(Extracted page text data)

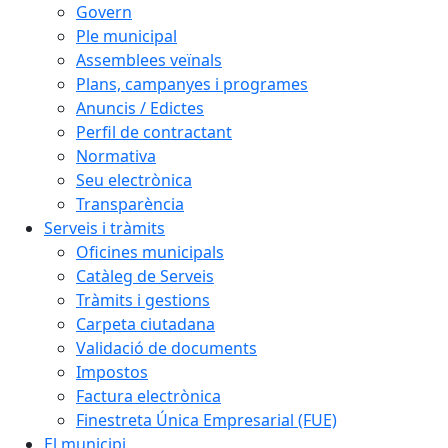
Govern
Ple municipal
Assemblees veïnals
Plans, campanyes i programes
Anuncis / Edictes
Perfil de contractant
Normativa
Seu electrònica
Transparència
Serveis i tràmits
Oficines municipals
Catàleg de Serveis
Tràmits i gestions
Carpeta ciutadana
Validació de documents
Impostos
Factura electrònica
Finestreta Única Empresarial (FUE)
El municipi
--
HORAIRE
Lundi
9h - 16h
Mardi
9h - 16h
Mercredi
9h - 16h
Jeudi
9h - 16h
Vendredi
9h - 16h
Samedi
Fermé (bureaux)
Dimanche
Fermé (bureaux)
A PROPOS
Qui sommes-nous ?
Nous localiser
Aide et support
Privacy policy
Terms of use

* Aim of the exercise
Your answer should consist only of the lines above between the line holding "Serveis i tràmits" and the line holding "El municipi", inclusive, each transcribed exactly.

* Solution for this task
Serveis i tràmits
Oficines municipals
Catàleg de Serveis
Tràmits i gestions
Carpeta ciutadana
Validació de documents
Impostos
Factura electrònica
Finestreta Única Empresarial (FUE)
El municipi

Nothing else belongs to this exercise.